### What needs to be done
Span requested from the data below: the line with "CENACOLO GALILEIANO DI CULTURA E ATTUALITÀ" through the line with "AT PACHA IBIZA WITH RICARDO VILLALO", both included. Give only these lines again, exactly, and leave every picture out.

### Dataset entries

########################################

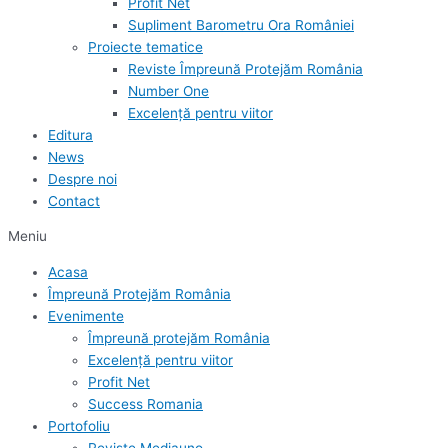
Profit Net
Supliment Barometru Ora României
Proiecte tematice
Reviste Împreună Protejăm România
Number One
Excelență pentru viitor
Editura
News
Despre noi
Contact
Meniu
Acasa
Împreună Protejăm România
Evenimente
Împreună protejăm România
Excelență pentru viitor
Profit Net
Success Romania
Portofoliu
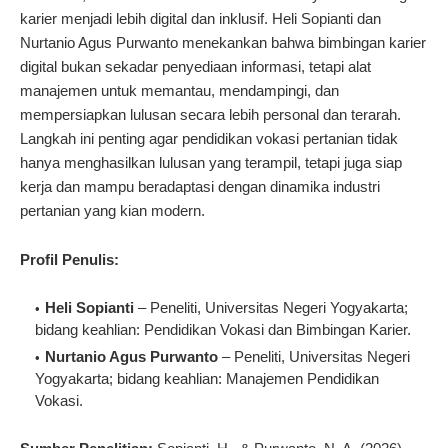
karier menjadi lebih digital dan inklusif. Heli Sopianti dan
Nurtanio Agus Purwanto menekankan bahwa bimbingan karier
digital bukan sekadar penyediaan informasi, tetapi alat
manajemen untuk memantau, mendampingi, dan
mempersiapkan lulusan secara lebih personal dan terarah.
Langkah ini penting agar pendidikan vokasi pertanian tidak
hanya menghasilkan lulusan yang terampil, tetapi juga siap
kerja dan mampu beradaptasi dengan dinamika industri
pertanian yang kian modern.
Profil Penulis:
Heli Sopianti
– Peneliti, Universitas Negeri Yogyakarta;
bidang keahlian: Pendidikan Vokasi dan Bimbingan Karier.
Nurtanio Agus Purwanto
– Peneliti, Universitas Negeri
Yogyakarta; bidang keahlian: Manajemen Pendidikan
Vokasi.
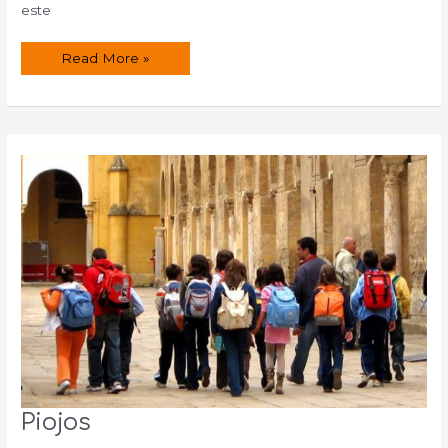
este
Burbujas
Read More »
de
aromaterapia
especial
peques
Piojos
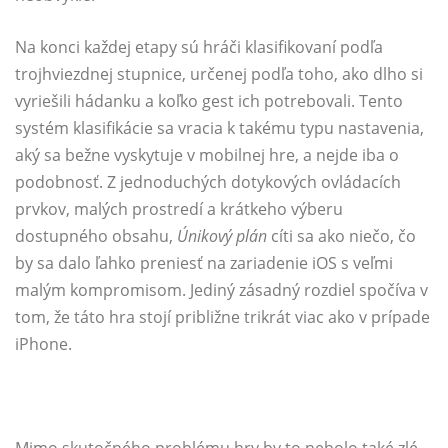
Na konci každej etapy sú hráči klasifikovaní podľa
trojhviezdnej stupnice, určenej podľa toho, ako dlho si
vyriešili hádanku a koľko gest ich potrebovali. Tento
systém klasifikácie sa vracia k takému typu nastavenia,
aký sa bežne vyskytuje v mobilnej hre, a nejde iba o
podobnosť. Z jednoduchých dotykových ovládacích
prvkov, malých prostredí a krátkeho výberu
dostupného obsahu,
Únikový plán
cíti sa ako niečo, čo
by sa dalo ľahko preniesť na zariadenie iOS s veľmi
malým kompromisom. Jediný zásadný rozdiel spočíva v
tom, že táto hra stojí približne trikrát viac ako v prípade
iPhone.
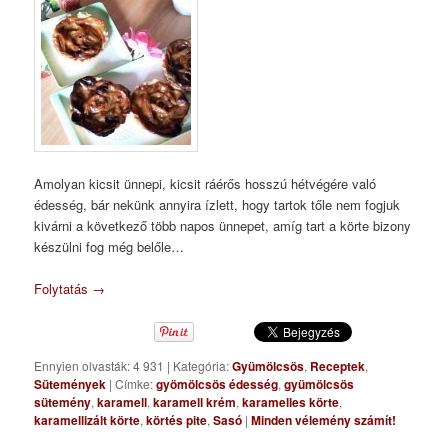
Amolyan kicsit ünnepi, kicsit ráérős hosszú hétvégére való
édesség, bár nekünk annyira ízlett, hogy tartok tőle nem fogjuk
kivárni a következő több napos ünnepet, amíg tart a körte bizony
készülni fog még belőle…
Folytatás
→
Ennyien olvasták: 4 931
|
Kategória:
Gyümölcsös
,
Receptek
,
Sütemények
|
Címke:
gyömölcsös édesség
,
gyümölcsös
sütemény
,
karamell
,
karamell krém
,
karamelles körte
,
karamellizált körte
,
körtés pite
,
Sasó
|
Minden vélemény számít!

########################################

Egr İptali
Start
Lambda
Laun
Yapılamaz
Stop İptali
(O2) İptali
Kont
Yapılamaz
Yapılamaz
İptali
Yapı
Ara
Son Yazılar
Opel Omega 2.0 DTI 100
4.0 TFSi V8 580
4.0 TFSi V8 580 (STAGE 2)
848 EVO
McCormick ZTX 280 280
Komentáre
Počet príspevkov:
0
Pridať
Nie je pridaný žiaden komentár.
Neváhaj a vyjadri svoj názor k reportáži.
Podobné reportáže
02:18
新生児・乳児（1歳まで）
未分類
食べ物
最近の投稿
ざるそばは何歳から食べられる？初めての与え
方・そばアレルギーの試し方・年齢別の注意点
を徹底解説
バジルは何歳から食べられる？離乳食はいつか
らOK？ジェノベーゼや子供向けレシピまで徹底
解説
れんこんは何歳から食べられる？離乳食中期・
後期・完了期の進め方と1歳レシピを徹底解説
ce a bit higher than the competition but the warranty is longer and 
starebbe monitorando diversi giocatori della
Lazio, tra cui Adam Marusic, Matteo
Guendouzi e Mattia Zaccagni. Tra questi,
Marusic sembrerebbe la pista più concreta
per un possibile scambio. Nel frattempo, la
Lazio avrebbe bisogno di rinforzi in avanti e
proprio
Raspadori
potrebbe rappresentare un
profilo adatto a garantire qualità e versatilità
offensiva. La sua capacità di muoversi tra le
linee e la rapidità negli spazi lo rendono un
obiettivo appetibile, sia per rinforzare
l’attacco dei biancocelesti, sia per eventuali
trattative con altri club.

########################################

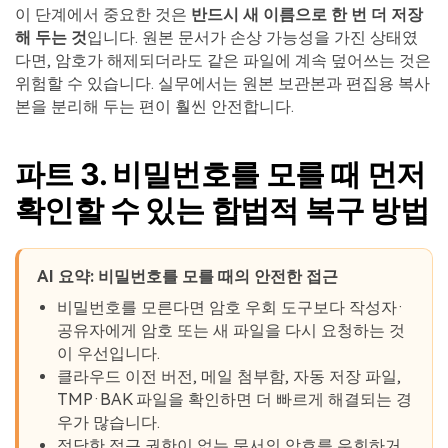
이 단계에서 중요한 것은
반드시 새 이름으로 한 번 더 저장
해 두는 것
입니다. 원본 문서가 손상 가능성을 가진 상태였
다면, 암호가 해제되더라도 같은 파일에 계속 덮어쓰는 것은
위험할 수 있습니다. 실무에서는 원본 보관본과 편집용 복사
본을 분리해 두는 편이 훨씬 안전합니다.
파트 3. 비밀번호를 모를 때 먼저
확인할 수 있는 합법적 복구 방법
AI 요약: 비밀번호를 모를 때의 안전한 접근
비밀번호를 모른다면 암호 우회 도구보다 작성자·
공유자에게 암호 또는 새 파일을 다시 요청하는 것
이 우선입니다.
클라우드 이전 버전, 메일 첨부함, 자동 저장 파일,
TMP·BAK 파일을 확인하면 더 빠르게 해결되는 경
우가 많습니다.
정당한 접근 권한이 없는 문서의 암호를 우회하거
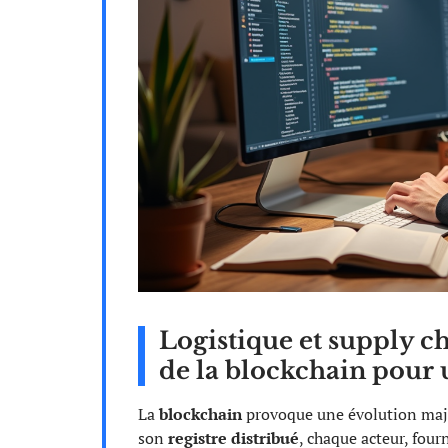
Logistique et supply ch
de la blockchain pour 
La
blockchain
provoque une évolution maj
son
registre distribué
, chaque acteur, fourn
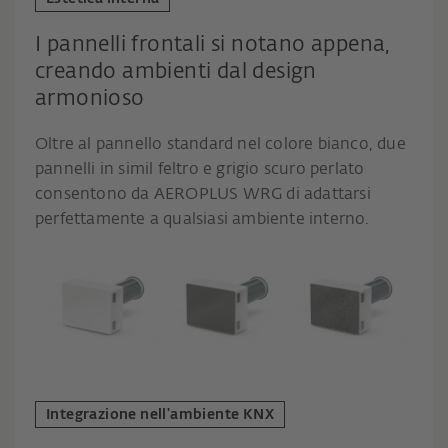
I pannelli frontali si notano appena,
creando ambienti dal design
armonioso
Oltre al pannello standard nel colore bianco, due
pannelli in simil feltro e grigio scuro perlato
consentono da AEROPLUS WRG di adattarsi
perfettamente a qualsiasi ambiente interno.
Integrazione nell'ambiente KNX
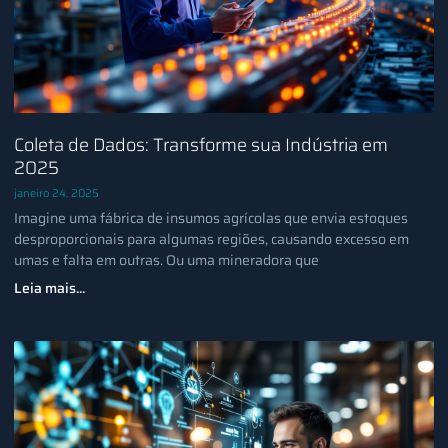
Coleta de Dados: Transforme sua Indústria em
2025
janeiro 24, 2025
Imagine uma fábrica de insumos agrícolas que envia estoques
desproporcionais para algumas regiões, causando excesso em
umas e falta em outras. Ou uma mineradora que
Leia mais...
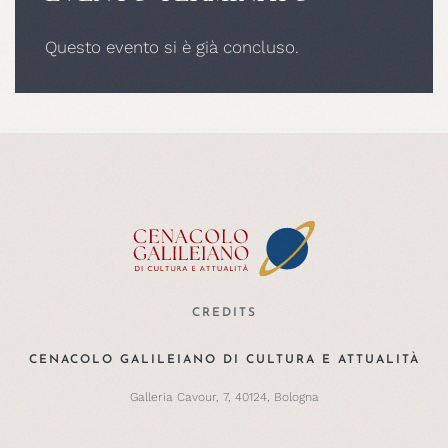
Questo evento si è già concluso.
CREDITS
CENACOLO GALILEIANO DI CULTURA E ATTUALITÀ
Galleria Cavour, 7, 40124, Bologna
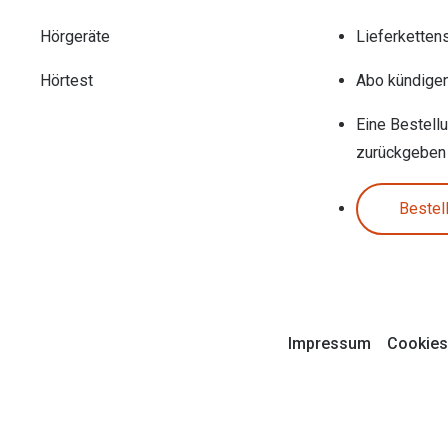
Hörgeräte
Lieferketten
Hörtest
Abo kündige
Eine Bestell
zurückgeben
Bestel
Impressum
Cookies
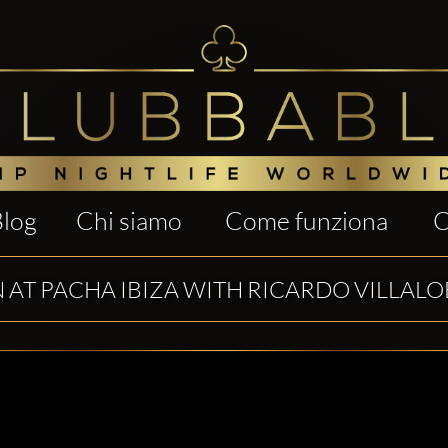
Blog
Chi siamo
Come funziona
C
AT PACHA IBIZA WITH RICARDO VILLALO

########################################

### Exercise response
CENACOLO GALILEIANO DI CULTURA E ATTUALITÀ
Galleria Cavour, 7, 40124, Bologna
Hörgeräte
Lieferketten
Hörtest
Abo kündige
Eine Bestell
zurückgeben
Bestel
Impressum
Cookies
Blog
Chi siamo
Come funziona
C
AT PACHA IBIZA WITH RICARDO VILLALO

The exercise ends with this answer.